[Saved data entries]
***

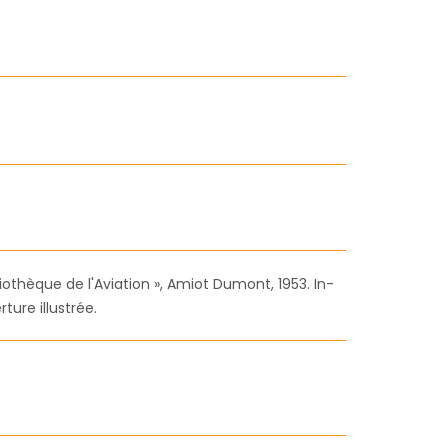
liothèque de l'Aviation », Amiot Dumont, 1953. In-
ture illustrée.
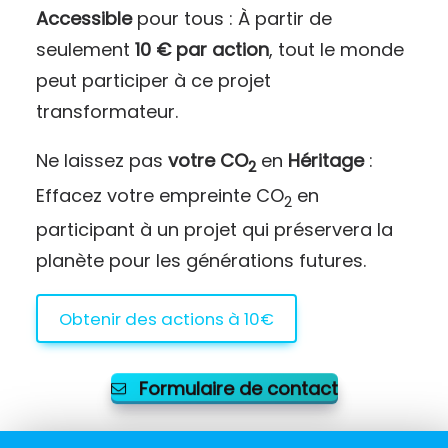
Accessible
pour tous : À partir de
seulement
10 € par action
, tout le monde
peut participer à ce projet
transformateur.
Ne laissez pas
votre CO
en
Héritage
:
2
Effacez votre empreinte CO
en
2
participant à un projet qui préservera la
planète pour les générations futures.
Obtenir des actions à 10€
Formulaire de contact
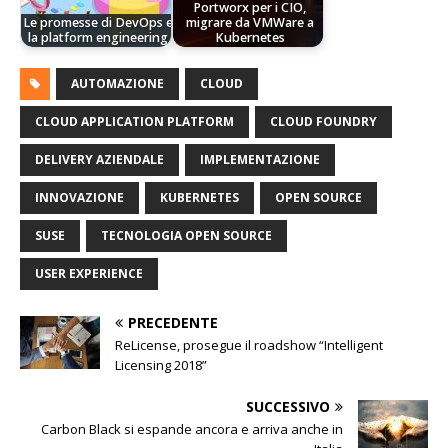
Portworx per i CIO,
Le promesse di DevOps e
migrare da VMWare a
la platform engineering
Kubernetes
AUTOMAZIONE
CLOUD
CLOUD APPLICATION PLATFORM
CLOUD FOUNDRY
DELIVERY AZIENDALE
IMPLEMENTAZIONE
INNOVAZIONE
KUBERNETES
OPEN SOURCE
SUSE
TECNOLOGIA OPEN SOURCE
USER EXPERIENCE
PRECEDENTE
ReLicense, prosegue il roadshow “Intelligent
Licensing 2018”
SUCCESSIVO
Carbon Black si espande ancora e arriva anche in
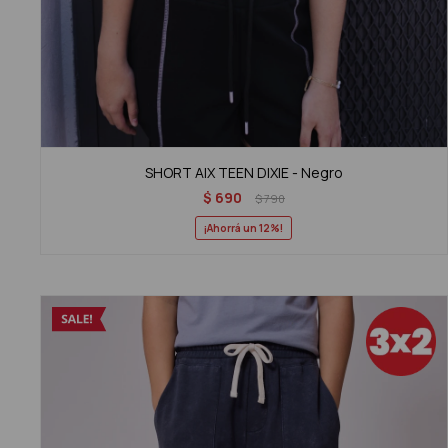
SHORT AIX TEEN DIXIE - Negro
$
690
$
790
12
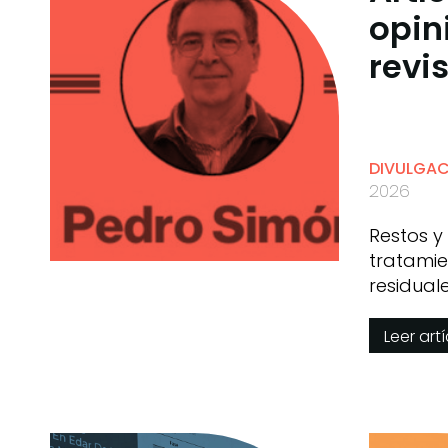
opin
revi
DIVULGA
2026
Restos y
tratamie
residual
Simón
Leer art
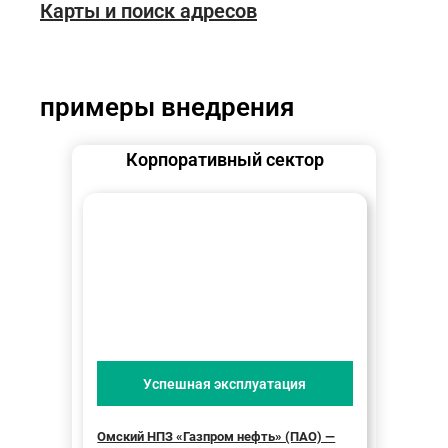
Карты и поиск адресов
примеры внедрения
Корпоративный сектор
Успешная эксплуатация
Омский НПЗ «Газпром нефть» (ПАО) —
ООО «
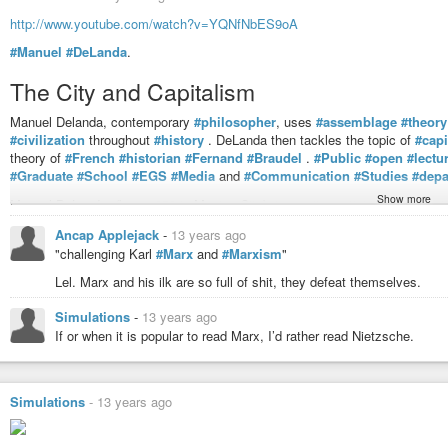
http://www.youtube.com/watch?v=YQNfNbES9oA
#Manuel
#DeLanda
.
The City and Capitalism
Manuel Delanda, contemporary
#philosopher
, uses
#assemblage
#theory
#civilization
throughout
#history
. DeLanda then tackles the topic of
#capi
theory of
#French
#historian
#Fernand
#Braudel
.
#Public
#open
#lectu
#Graduate
#School
#EGS
#Media
and
#Communication
#Studies
#depa
Show more
Manuel DeLanda, (born 1952 in Mexico City), is a writer, artist and disting
is a professor and the Gilles Deleuze Chair of Contemporary Philosophy a
Ancap Applejack
-
13 years ago
Switzerland, a professor at the Canisius College in Buffalo, New York, and 
"challenging Karl
#Marx
and
#Marxism
"
in Philadelphia, Pennsylvania. DeLanda was formerly an Adjunct Associate 
Preservation at Columbia University (New York).
Lel. Marx and his ilk are so full of shit, they defeat themselves.
Simulations
-
13 years ago
If or when it is popular to read Marx, I’d rather read Nietzsche.
Simulations
-
13 years ago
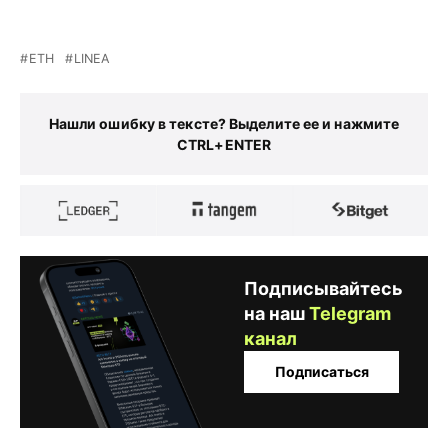
ETH
LINEA
Нашли ошибку в тексте? Выделите ее и нажмите
CTRL+ENTER
Подписывайтесь
на наш
Telegram
канал
Подписаться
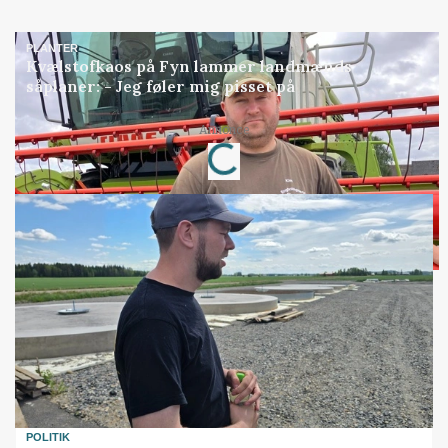
PLANTER
Kvælstofkaos på Fyn lammer landmænds
såplaner: - Jeg føler mig pisset på
Annonce
Loading...
POLITIK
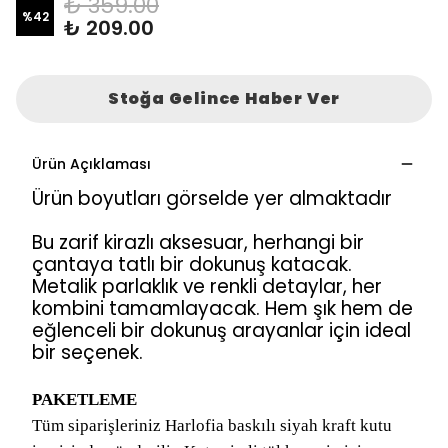
₺ 359.00
%
42
₺ 209.00
Stoğa Gelince Haber Ver
Ürün Açıklaması
Ürün boyutları görselde yer almaktadır
Bu zarif kirazlı aksesuar, herhangi bir
çantaya tatlı bir dokunuş katacak.
Metalik parlaklık ve renkli detaylar, her
kombini tamamlayacak. Hem şık hem de
eğlenceli bir dokunuş arayanlar için ideal
bir seçenek.
PAKETLEME
Tüm siparişleriniz Harlofia baskılı siyah kraft kutu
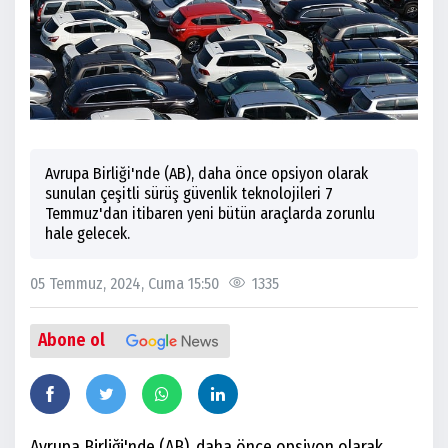
Avrupa Birliği'nde (AB), daha önce opsiyon olarak
sunulan çeşitli sürüş güvenlik teknolojileri 7
Temmuz'dan itibaren yeni bütün araçlarda zorunlu
hale gelecek.
05 Temmuz, 2024, Cuma 15:50
1335
Abone ol
Avrupa Birliği'nde (AB), daha önce opsiyon olarak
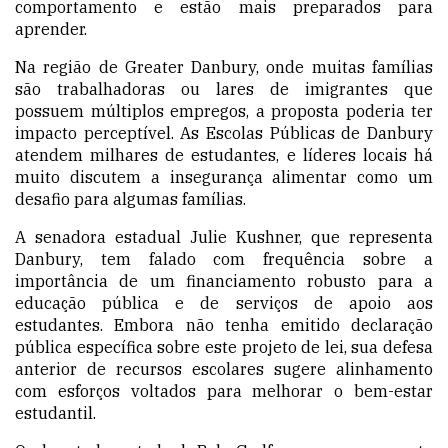
comportamento e estão mais preparados para
aprender.
Na região de Greater Danbury, onde muitas famílias
são trabalhadoras ou lares de imigrantes que
possuem múltiplos empregos, a proposta poderia ter
impacto perceptível. As Escolas Públicas de Danbury
atendem milhares de estudantes, e líderes locais há
muito discutem a insegurança alimentar como um
desafio para algumas famílias.
A senadora estadual Julie Kushner, que representa
Danbury, tem falado com frequência sobre a
importância de um financiamento robusto para a
educação pública e de serviços de apoio aos
estudantes. Embora não tenha emitido declaração
pública específica sobre este projeto de lei, sua defesa
anterior de recursos escolares sugere alinhamento
com esforços voltados para melhorar o bem-estar
estudantil.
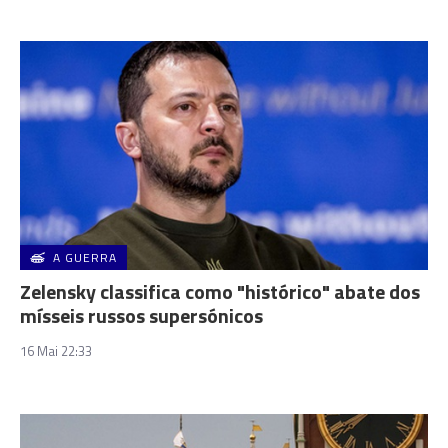
A GUERRA
Zelensky classifica como "histórico" abate dos
mísseis russos supersónicos
16 Mai 22:33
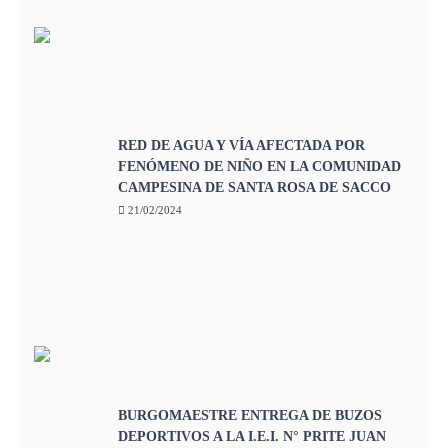
RED DE AGUA Y VÍA AFECTADA POR
FENÓMENO DE NIÑO EN LA COMUNIDAD
CAMPESINA DE SANTA ROSA DE SACCO
21/02/2024
BURGOMAESTRE ENTREGA DE BUZOS
DEPORTIVOS A LA I.E.I. N° PRITE JUAN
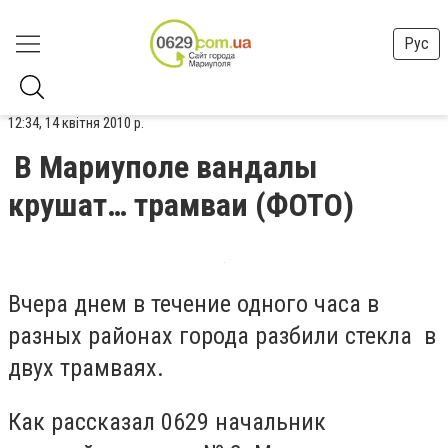
Рус
12:34, 14 квітня 2010 р.
В Мариуполе вандалы
крушат… трамваи (ФОТО)
Вчера днем в течение одного часа в
разных районах города разбили стекла в
двух трамваях.
Как рассказал 0629 начальник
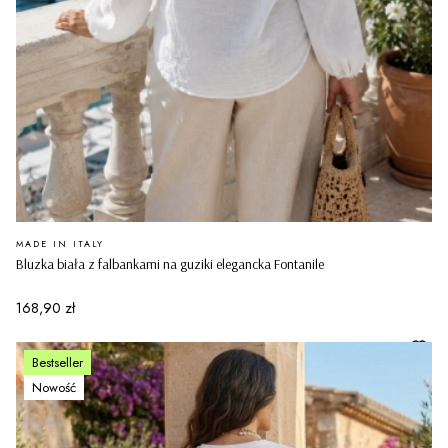
PRODUCENT
MADE IN ITALY
Bluzka biała z falbankami na guziki elegancka Fontanile
Cena
168,90 zł
Bestseller
Nowość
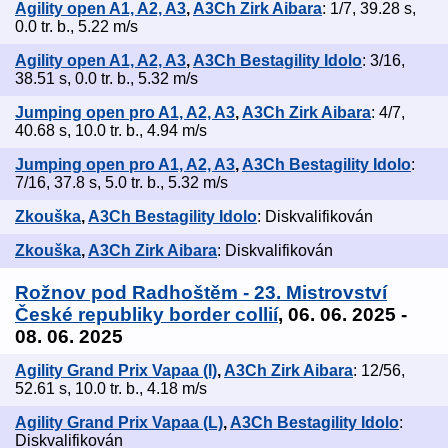
Agility open A1, A2, A3
,
A3Ch Zirk Aibara
: 1/7, 39.28 s,
0.0 tr. b., 5.22 m/s
Agility open A1, A2, A3
,
A3Ch Bestagility Idolo
: 3/16,
38.51 s, 0.0 tr. b., 5.32 m/s
Jumping open pro A1, A2, A3
,
A3Ch Zirk Aibara
: 4/7,
40.68 s, 10.0 tr. b., 4.94 m/s
Jumping open pro A1, A2, A3
,
A3Ch Bestagility Idolo
:
7/16, 37.8 s, 5.0 tr. b., 5.32 m/s
Zkouška
,
A3Ch Bestagility Idolo
: Diskvalifikován
Zkouška
,
A3Ch Zirk Aibara
: Diskvalifikován
Rožnov pod Radhoštěm - 23. Mistrovství
České republiky border collií
, 06. 06. 2025 -
08. 06. 2025
Agility Grand Prix Vapaa (I)
,
A3Ch Zirk Aibara
: 12/56,
52.61 s, 10.0 tr. b., 4.18 m/s
Agility Grand Prix Vapaa (L)
,
A3Ch Bestagility Idolo
:
Diskvalifikován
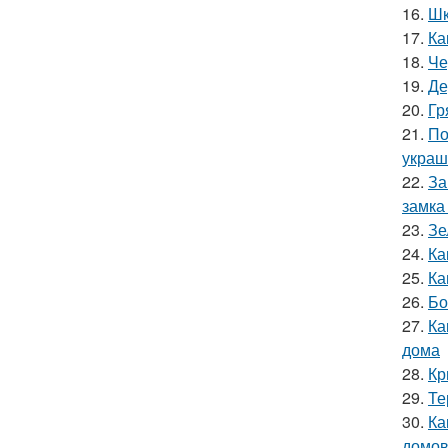
16.
Шк
17.
Ка
18.
Че
19.
Де
20.
Гр
21.
По
украш
22.
За
замка
23.
Зе
24.
Ка
25.
Ка
26.
Бо
27.
Ка
дома
28.
Кр
29.
Те
30.
Ка
домов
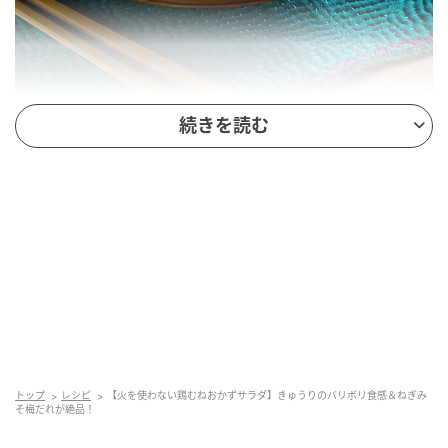
続きを読む
オレンジページnet
材料（2人分）
鶏胸肉（小）……1枚（約200g）
きゅうり……3本
アーモンド（ロースト・無塩）……20g
トップ
レシピ
【火を使わない鶏むねおかずサラダ】きゅうりのバリボリ食感＆ねぎみ
そ梅だれが絶品！
〈ねぎみそ梅だれ〉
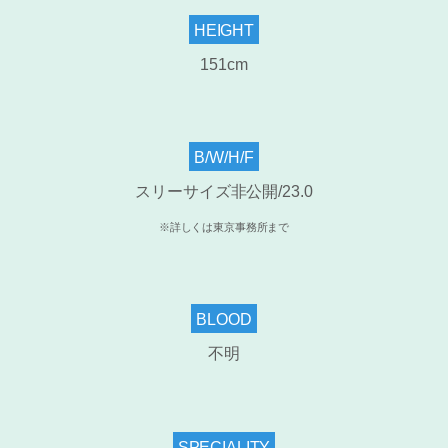
HEIGHT
151cm
B/W/H/F
スリーサイズ非公開/23.0
※詳しくは東京事務所まで
BLOOD
不明
SPECIALITY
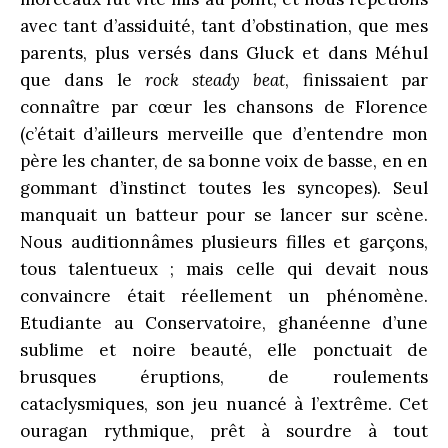
avec tant d’assiduité, tant d’obstination, que mes
parents, plus versés dans Gluck et dans Méhul
que dans le
rock steady beat
, finissaient par
connaître par cœur les chansons de Florence
(c’était d’ailleurs merveille que d’entendre mon
père les chanter, de sa bonne voix de basse, en en
gommant d’instinct toutes les syncopes). Seul
manquait un batteur pour se lancer sur scène.
Nous auditionnâmes plusieurs filles et garçons,
tous talentueux ; mais celle qui devait nous
convaincre était réellement un phénomène.
Etudiante au Conservatoire, ghanéenne d’une
sublime et noire beauté, elle ponctuait de
brusques éruptions, de roulements
cataclysmiques, son jeu nuancé à l’extrême. Cet
ouragan rythmique, prêt à sourdre à tout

***

### Required action
Repeat every entry above word for word, and include no pictures.

### Response area
liothèque de l'Aviation », Amiot Dumont, 1953. In-
ture illustrée.
Accessible
pour tous : À partir de
seulement
10 € par action
, tout le monde
peut participer à ce projet
transformateur.
Ne laissez pas
votre CO
en
Héritage
:
2
Effacez votre empreinte CO
en
2
participant à un projet qui préservera la
planète pour les générations futures.
Obtenir des actions à 10€
Formulaire de contact
Portworx per i CIO,
Le promesse di DevOps e
migrare da VMWare a
la platform engineering
Kubernetes
AUTOMAZIONE
CLOUD
CLOUD APPLICATION PLATFORM
CLOUD FOUNDRY
DELIVERY AZIENDALE
IMPLEMENTAZIONE
INNOVAZIONE
KUBERNETES
OPEN SOURCE
SUSE
TECNOLOGIA OPEN SOURCE
USER EXPERIENCE
PRECEDENTE
ReLicense, prosegue il roadshow “Intelligent
Licensing 2018”
SUCCESSIVO
Carbon Black si espande ancora e arriva anche in
SHORT AIX TEEN DIXIE - Negro
$
690
$
790
12
opin
revi
DIVULGA
2026
Restos y
tratamie
residual
Simón
Leer art
Карты и поиск адресов
примеры внедрения
Корпоративный сектор
Успешная эксплуатация
Омский НПЗ «Газпром нефть» (ПАО) —
ООО «
http://www.youtube.com/watch?v=YQNfNbES9oA
#Manuel
#DeLanda
.
The City and Capitalism
Manuel Delanda, contemporary
#philosopher
, uses
#assemblage
#theory
#civilization
throughout
#history
. DeLanda then tackles the topic of
#capi
theory of
#French
#historian
#Fernand
#Braudel
.
#Public
#open
#lectu
#Graduate
#School
#EGS
#Media
and
#Communication
#Studies
#depa
Show more
Manuel DeLanda, (born 1952 in Mexico City), is a writer, artist and disting
is a professor and the Gilles Deleuze Chair of Contemporary Philosophy a
Ancap Applejack
-
13 years ago
Switzerland, a professor at the Canisius College in Buffalo, New York, and 
"challenging Karl
#Marx
and
#Marxism
"
in Philadelphia, Pennsylvania. DeLanda was formerly an Adjunct Associate 
Preservation at Columbia University (New York).
Lel. Marx and his ilk are so full of shit, they defeat themselves.
Simulations
-
13 years ago
If or when it is popular to read Marx, I’d rather read Nietzsche.
Simulations
-
13 years ago
ETH
LINEA
Нашли ошибку в тексте? Выделите ее и нажмите
CTRL+ENTER
Подписывайтесь
на наш
Telegram
канал
Подписаться
PLANTER
Kvælstofkaos på Fyn lammer landmænds
såplaner: - Jeg føler mig pisset på
Annonce
Loading...
POLITIK
₺ 359.00
%
42
₺ 209.00
Stoğa Gelince Haber Ver
Ürün Açıklaması
Ürün boyutları görselde yer almaktadır
Bu zarif kirazlı aksesuar, herhangi bir
çantaya tatlı bir dokunuş katacak.
Metalik parlaklık ve renkli detaylar, her
kombini tamamlayacak. Hem şık hem de
eğlenceli bir dokunuş arayanlar için ideal
bir seçenek.
PAKETLEME
Tüm siparişleriniz Harlofia baskılı siyah kraft kutu
Avrupa Birliği'nde (AB), daha önce opsiyon olarak
sunulan çeşitli sürüş güvenlik teknolojileri 7
Temmuz'dan itibaren yeni bütün araçlarda zorunlu
hale gelecek.
05 Temmuz, 2024, Cuma 15:50
1335
Abone ol
Avrupa Birliği'nde (AB), daha önce opsiyon olarak
comportamento e estão mais preparados para
aprender.
Na região de Greater Danbury, onde muitas famílias
são trabalhadoras ou lares de imigrantes que
possuem múltiplos empregos, a proposta poderia ter
impacto perceptível. As Escolas Públicas de Danbury
atendem milhares de estudantes, e líderes locais há
muito discutem a insegurança alimentar como um
desafio para algumas famílias.
A senadora estadual Julie Kushner, que representa
Danbury, tem falado com frequência sobre a
importância de um financiamento robusto para a
educação pública e de serviços de apoio aos
estudantes. Embora não tenha emitido declaração
pública específica sobre este projeto de lei, sua defesa
anterior de recursos escolares sugere alinhamento
com esforços voltados para melhorar o bem-estar
estudantil.
A GUERRA
Zelensky classifica como "histórico" abate dos
mísseis russos supersónicos
16 Mai 22:33
RED DE AGUA Y VÍA AFECTADA POR
FENÓMENO DE NIÑO EN LA COMUNIDAD
CAMPESINA DE SANTA ROSA DE SACCO
21/02/2024
BURGOMAESTRE ENTREGA DE BUZOS
DEPORTIVOS A LA I.E.I. N° PRITE JUAN
Рус
12:34, 14 квітня 2010 р.
В Мариуполе вандалы
крушат… трамваи (ФОТО)
Вчера днем в течение одного часа в
разных районах города разбили стекла в
двух трамваях.
Как рассказал 0629 начальник
PRODUCENT
MADE IN ITALY
Bluzka biała z falbankami na guziki elegancka Fontanile
Cena
168,90 zł
Bestseller
Nowość
Agility open A1, A2, A3
,
A3Ch Zirk Aibara
: 1/7, 39.28 s,
0.0 tr. b., 5.22 m/s
Agility open A1, A2, A3
,
A3Ch Bestagility Idolo
: 3/16,
38.51 s, 0.0 tr. b., 5.32 m/s
Jumping open pro A1, A2, A3
,
A3Ch Zirk Aibara
: 4/7,
40.68 s, 10.0 tr. b., 4.94 m/s
Jumping open pro A1, A2, A3
,
A3Ch Bestagility Idolo
:
7/16, 37.8 s, 5.0 tr. b., 5.32 m/s
Zkouška
,
A3Ch Bestagility Idolo
: Diskvalifikován
Zkouška
,
A3Ch Zirk Aibara
: Diskvalifikován
Rožnov pod Radhoštěm - 23. Mistrovství
České republiky border collií
, 06. 06. 2025 -
08. 06. 2025
Agility Grand Prix Vapaa (I)
,
A3Ch Zirk Aibara
: 12/56,
52.61 s, 10.0 tr. b., 4.18 m/s
Agility Grand Prix Vapaa (L)
,
A3Ch Bestagility Idolo
:
Diskvalifikován
16.
Шк
17.
Ка
18.
Че
19.
Де
20.
Гр
21.
По
украш
22.
За
замка
23.
Зе
24.
Ка
25.
Ка
26.
Бо
27.
Ка
дома
28.
Кр
29.
Те
30.
Ка
домов
続きを読む
オレンジページnet
材料（2人分）
鶏胸肉（小）……1枚（約200g）
きゅうり……3本
アーモンド（ロースト・無塩）……20g
トップ
レシピ
【火を使わない鶏むねおかずサラダ】きゅうりのバリボリ食感＆ねぎみ
そ梅だれが絶品！
〈ねぎみそ梅だれ〉
HEIGHT
151cm
B/W/H/F
スリーサイズ非公開/23.0
※詳しくは東京事務所まで
BLOOD
不明
SPECIALITY
avec tant d’assiduité, tant d’obstination, que mes
parents, plus versés dans Gluck et dans Méhul
que dans le
rock steady beat
, finissaient par
connaître par cœur les chansons de Florence
(c’était d’ailleurs merveille que d’entendre mon
père les chanter, de sa bonne voix de basse, en en
gommant d’instinct toutes les syncopes). Seul
manquait un batteur pour se lancer sur scène.
Nous auditionnâmes plusieurs filles et garçons,
tous talentueux ; mais celle qui devait nous
convaincre était réellement un phénomène.
Etudiante au Conservatoire, ghanéenne d’une
sublime et noire beauté, elle ponctuait de
brusques éruptions, de roulements
cataclysmiques, son jeu nuancé à l’extrême. Cet
ouragan rythmique, prêt à sourdre à tout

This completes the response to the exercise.